> **What you should do**: Check every line below for the word "Reef" and copy the ones that have it.

> **Materials provided**:
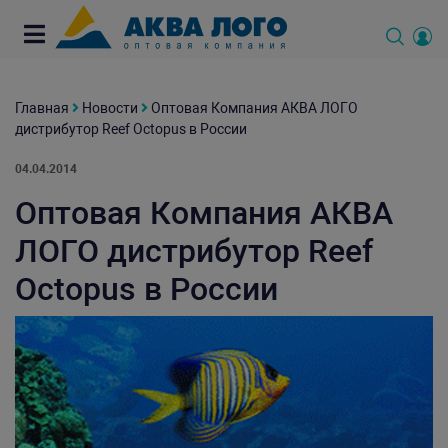
Главная
Новости
Оптовая Компания АКВА ЛОГО
дистрибутор Reef Octopus в России
04.04.2014
Оптовая Компания АКВА
ЛОГО дистрибутор Reef
Octopus в России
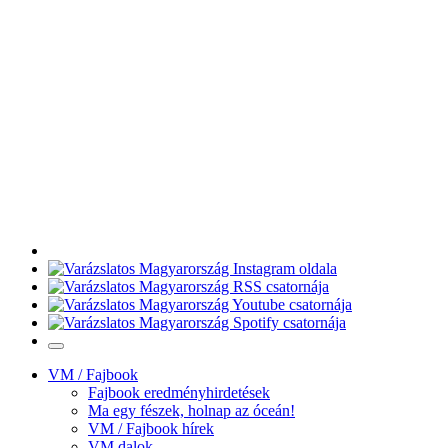
VM / Fajbook
Fajbook eredményhirdetések
Ma egy fészek, holnap az óceán!
VM / Fajbook hírek
VM dalok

> **Answer section**:
дистрибутор Reef Octopus в России
ЛОГО дистрибутор Reef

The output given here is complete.